Los desafíos de la pequeña y mediana generación en materia de género

Patricia Méndez, directora de GPM-A.G., que reúne a las empresas del sector, señala la importancia que ha tenido la iniciativa Energía +Mujer para aterrizar este tema.

Profundizar las políticas de integración para disminuir la brecha de género en el sector de la pequeña y mediana generación es la tarea de Patricia Méndez, directora de GPM-A.G., la asociación que agrupa a las empresas de este segmento, lo cual se inscribe dentro de los compromisos de la iniciativa Energía +Mujer, que impulsa el Ministerio de Energía con el sector privado.

La ejecutiva es fiscal de Enorchile y también participa en la segunda Generación del Programa Women in Energy de WEC Chile, que busca aumentar la participación femenina en la industria energética.

Situación actual

A su juicio, la realidad de la participación de la mujer en el sector de la pequeña y mediana generación “no dista mucho de la realidad que se visualiza en el sector energético en general, donde la participación de la mujer está lejos de alcanzar el promedio establecido para los países OCDE. Sin embargo, pareciera ser que la participación de la mujer en los sectores de la pequeña y mediana generación son aún menores que en aquellas empresas con mayor participación en el mercado”.

Esto, explica, respondería a dos motivos: “En primer lugar, a los aspectos económicos y financieros de cada empresa; y en segundo término, a que las empresas de mayor tamaño por lo general poseen capitales extranjeros, que traen consigo una visión distinta en relación a la incorporación de la mujer en sus empresa.
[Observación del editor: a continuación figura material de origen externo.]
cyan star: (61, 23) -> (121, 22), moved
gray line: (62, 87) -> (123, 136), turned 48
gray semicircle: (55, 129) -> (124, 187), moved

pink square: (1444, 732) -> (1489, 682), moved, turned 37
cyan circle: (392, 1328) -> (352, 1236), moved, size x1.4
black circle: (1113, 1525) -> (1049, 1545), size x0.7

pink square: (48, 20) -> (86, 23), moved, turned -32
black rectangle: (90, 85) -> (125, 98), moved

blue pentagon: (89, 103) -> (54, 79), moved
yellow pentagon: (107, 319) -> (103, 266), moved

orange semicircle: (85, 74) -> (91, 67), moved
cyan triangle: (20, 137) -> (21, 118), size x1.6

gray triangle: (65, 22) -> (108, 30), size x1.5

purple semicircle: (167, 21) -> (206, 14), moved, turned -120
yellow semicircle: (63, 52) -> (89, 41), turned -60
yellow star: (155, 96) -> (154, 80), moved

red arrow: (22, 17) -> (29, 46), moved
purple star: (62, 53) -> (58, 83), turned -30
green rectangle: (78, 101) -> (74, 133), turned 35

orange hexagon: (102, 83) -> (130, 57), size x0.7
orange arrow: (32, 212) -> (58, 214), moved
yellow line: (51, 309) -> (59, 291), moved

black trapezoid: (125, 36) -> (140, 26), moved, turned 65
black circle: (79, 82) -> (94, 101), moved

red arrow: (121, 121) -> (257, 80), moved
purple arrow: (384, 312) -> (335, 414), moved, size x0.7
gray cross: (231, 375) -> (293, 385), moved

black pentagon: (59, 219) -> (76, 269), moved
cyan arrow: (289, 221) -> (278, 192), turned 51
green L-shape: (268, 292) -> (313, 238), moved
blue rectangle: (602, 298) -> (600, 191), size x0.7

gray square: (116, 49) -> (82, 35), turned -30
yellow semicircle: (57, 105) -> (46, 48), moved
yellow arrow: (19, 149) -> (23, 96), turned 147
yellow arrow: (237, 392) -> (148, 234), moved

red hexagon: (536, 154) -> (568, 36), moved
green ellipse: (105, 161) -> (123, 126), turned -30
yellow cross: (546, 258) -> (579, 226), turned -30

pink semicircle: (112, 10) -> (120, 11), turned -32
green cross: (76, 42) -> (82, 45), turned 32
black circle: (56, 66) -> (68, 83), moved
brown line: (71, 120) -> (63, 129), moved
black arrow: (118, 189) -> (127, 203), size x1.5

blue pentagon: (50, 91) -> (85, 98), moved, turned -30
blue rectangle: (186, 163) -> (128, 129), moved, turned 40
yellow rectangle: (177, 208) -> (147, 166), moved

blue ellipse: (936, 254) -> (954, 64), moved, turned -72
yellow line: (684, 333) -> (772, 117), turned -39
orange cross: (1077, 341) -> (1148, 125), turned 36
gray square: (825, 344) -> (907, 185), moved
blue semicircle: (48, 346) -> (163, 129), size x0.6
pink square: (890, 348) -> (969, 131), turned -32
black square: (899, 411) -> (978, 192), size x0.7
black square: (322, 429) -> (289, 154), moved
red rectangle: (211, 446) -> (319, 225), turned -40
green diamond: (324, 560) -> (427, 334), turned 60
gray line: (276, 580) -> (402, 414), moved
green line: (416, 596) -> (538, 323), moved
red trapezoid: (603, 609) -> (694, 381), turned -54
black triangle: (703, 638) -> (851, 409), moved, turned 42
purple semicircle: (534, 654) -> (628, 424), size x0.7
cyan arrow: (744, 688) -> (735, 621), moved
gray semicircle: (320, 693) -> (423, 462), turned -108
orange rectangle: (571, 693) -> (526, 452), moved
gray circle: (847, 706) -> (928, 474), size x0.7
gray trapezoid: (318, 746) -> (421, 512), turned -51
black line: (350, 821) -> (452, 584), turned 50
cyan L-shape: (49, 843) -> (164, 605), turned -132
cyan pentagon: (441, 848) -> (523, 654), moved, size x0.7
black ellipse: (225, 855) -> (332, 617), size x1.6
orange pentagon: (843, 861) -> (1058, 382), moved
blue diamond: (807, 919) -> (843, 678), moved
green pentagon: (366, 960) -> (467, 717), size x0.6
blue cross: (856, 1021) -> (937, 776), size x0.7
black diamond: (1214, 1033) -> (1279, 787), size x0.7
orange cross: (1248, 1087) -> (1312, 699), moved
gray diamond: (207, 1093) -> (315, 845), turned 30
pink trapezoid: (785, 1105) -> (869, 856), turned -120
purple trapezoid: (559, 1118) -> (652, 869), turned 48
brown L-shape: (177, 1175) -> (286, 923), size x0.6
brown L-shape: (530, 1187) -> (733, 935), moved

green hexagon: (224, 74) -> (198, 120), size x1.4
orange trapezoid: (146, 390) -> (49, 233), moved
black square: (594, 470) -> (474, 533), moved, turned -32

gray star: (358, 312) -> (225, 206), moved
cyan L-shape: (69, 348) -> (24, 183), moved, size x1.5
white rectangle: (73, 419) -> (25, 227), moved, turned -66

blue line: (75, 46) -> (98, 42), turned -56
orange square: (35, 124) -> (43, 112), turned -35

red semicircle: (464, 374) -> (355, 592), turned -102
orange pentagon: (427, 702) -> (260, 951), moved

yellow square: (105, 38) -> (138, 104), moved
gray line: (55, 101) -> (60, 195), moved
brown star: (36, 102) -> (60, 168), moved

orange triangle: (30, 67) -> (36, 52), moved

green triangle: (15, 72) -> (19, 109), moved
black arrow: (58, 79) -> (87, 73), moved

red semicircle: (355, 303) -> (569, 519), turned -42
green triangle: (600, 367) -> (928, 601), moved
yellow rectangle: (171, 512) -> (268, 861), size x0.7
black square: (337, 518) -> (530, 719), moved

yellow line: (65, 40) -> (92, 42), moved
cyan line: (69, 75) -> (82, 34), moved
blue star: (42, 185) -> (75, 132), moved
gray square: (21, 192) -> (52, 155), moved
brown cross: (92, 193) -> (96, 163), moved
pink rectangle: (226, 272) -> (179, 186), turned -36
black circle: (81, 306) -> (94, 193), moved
De este modo, pareciera ser que en Chile aún tenemos el sesgo de que contratar mujeres es mucho más costoso que contratar hombres”.

“En el sector de la pequeña y mediana generación existe una cultura de género masculinizada, en donde priman los estereotipos y los sesgos basados en diversos criterios, tales como disponibilidad horaria, edad, género, maternidad, entre otros aspectos que tienden a priorizar la elección de un hombre por sobre una mujer”, detalla.

Y agrega: “Si bien hay empresas que se han abierto a contratar mayor número de mujeres, todavía existe un alto número de mujeres que son contratadas principalmente para cargos administrativos, limitando su participación a aquellos cargos de carácter directivos o que impliquen tomas de decisiones, lo que da cuenta de las desigualdades existentes entre hombres y mujeres, que se reflejan en bajas tasas de incorporación de la mujer en el sector, en las brechas salariales existentes, en el bajo número de mujeres en altos cargos y en la pérdida de muchos talentos femeninos que aún no se vinculan con el sector por no haber podido acceder a las oportunidades que este ofrece”.

De todos modos, la representante gremial se muestra optimista frente a los avances logrados. “En el último tiempo se han abierto diversos espacios de trabajo y conversación, en los que se ha discutido el rol de la mujer en el sector eléctrico y los beneficios de su incorporación en las distintas organizaciones, lo que ha significado un gran paso en la visualización de las brechas existentes y en la adopción de medidas concretas por los diferentes actores de la industria, para abrir nuevas oportunidades de incorporación y mejorar las existentes, así como buscar una equiparación en las condiciones laborales de hombres y mujeres.

Patricia Méndez piensa que la regulación en materia de políticas de género no alcanza a prever todas las situaciones de desigualdades, por lo que considera que se requiere “con suma urgencia una educación formal temprana donde se eduque sin discriminación de sexo ni género y en la que se visualicen los beneficios de la incorporación de la mujer en los distintos sectores productivos. De este modo el impulsar políticas, programas y planes que promuevan la equidad de género parece ir en el camino correcto, con el firme propósito de disminuir las distintas brechas existentes y sesgos preconcebidos culturalmente, en miras de lograr iguales oportunidades entre hombres y mujeres”.

“También es necesario establecer otras medidas que permitan emparejar las oportunidades entre hombres y mujeres, tales como el postnatal parental universal, las postulaciones sin identificación de nombre o RUT, y sala cuna de carácter universal, ya que actualmente como está concebida la legislación es perjudicial para las mujeres”, precisa.

Dentro de las líneas de acción sectorial, la ejecutiva sostiene que “como asociación gremial nuestro compromiso se ha visto reflejado en fomentar y promover la participación femenina en la industria energética del país, dando a conocer a nuestros asociados las brechas existentes entre hombres y mujeres, y los beneficios de incorporar mujeres en sus instituciones, mostrándoles casos de éxito en el sector y acompañándolos en el proceso hacia una política de equidad de género”.